The Enforcement Directorate (ED) has acknowledged the seizure of Rs 288 crore made against Chinese-owned PC Financial Services Private Limited under the Foreign Exchange Management Act (FEMA).
Through three seizure orders filed last year, the ED took the money's balance in bank and Payment Gateway funds.
The action was conducted as part of an investigation into several non-banking financial companies (NBFCs) and fintech companies that were offering online fast micro-loans via mobile apps.
They were accused of extorting excessive interest rates from customers by exploiting their personal information and threatening them with legal action.
Mobile application ‘Cashbean’
PC Financial Services, an NBFC that provides fast personal microloans through its mobile application 'Cashbean,' was also found to have violated the Prevention of Money Laundering Act during the examination.
Suspicious outgoing remittances from abroad were scrutinised.
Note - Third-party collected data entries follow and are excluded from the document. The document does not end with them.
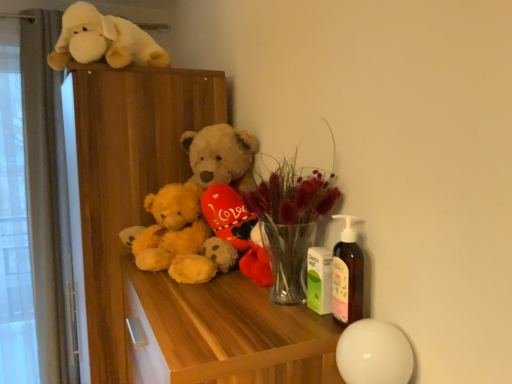 Question: Is translucent glass vase at center turned away from fluffy yellow teddy bear at center, the first teddy bear viewed from the right?

Choices:
 (A) yes
 (B) no

Answer: (B)

Question: From a real-world perspective, does translucent glass vase at center stand above fluffy yellow teddy bear at center, the first teddy bear viewed from the right?

Choices:
 (A) no
 (B) yes

Answer: (A)

Question: Is translucent glass vase at center in front of fluffy yellow teddy bear at center, the first teddy bear viewed from the right?

Choices:
 (A) yes
 (B) no

Answer: (A)

Question: Is translucent glass vase at center oriented towards fluffy yellow teddy bear at center, the first teddy bear viewed from the right?

Choices:
 (A) yes
 (B) no

Answer: (B)

Question: Is translucent glass vase at center not inside fluffy yellow teddy bear at center, the first teddy bear viewed from the right?

Choices:
 (A) no
 (B) yes

Answer: (B)

Question: In the image, is translucent glass vase at center positioned in front of or behind green matte lotion bottle at center, marked as the 2th toy in a left-to-right arrangement?

Choices:
 (A) behind
 (B) front

Answer: (B)

Question: Does point (310, 205) appear closer or farther from the camera than point (314, 261)?

Choices:
 (A) farther
 (B) closer

Answer: (B)

Question: In terms of width, does translucent glass vase at center look wider or thinner when compared to green matte lotion bottle at center, the 1th toy from the right?

Choices:
 (A) wide
 (B) thin

Answer: (A)

Question: From the image's perspective, relative to green matte lotion bottle at center, which is the first toy in front-to-back order, is translucent glass vase at center above or below?

Choices:
 (A) above
 (B) below

Answer: (A)

Question: In terms of width, does wooden dresser at upper left look wider or thinner when compared to wooden table at center?

Choices:
 (A) wide
 (B) thin

Answer: (A)

Question: Would you say wooden dresser at upper left is inside or outside wooden table at center?

Choices:
 (A) outside
 (B) inside

Answer: (A)

Question: Is wooden dresser at upper left taller or shorter than wooden table at center?

Choices:
 (A) tall
 (B) short

Answer: (A)

Question: From a real-world perspective, relative to wooden table at center, is wooden dresser at upper left vertically above or below?

Choices:
 (A) above
 (B) below

Answer: (A)

Question: Considering the positions of fluffy yellow teddy bear at center, the first teddy bear viewed from the right, and fluffy yellow teddy bear at center, the second teddy bear in the right-to-left sequence, in the image, is fluffy yellow teddy bear at center, the first teddy bear viewed from the right, bigger or smaller than fluffy yellow teddy bear at center, the second teddy bear in the right-to-left sequence,?

Choices:
 (A) big
 (B) small

Answer: (A)

Question: Considering the positions of fluffy yellow teddy bear at center, which appears as the 2th teddy bear when viewed from the left, and fluffy yellow teddy bear at center, the second teddy bear in the right-to-left sequence, in the image, is fluffy yellow teddy bear at center, which appears as the 2th teddy bear when viewed from the left, wider or thinner than fluffy yellow teddy bear at center, the second teddy bear in the right-to-left sequence,?

Choices:
 (A) wide
 (B) thin

Answer: (A)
The corporation was eventually beneficially owned by Chinese national Zhou Yahui, according to the ED. For the lending industry, its overseas parent companies brought in foreign direct investment totalling Rs 173 crore.
According to the agency, the company sent ₹429.29 crores in foreign external remittances to Chinese-controlled foreign-related companies in the name of payments for non-existent software services in a short period.
High domestic expenditure
PC Financial Services is also accused of having a large domestic expenditure of Rs. 941 crore. The ED discovered that extravagant payments were "blindly" approved by PC Financial Services' "dummy" Indian directors without any due diligence and on the orders of the country head, Zhang Hong, who reported directly to Mr Zhou Yahui.
The ED determined that the corporation had violated FEMA regulations and seized assets of comparable value. The Reserve Bank of India and the Income-Tax Department have both launched investigations into the NBFC as a result of their investigations.
The company declared in a statement to the media in October that compliance was its first concern and that it had done its utmost to obey all laws, rules, norms, and conditions. "We will continue to operate within the revered ambit of the law with the utmost dedication as we have been doing," it had said.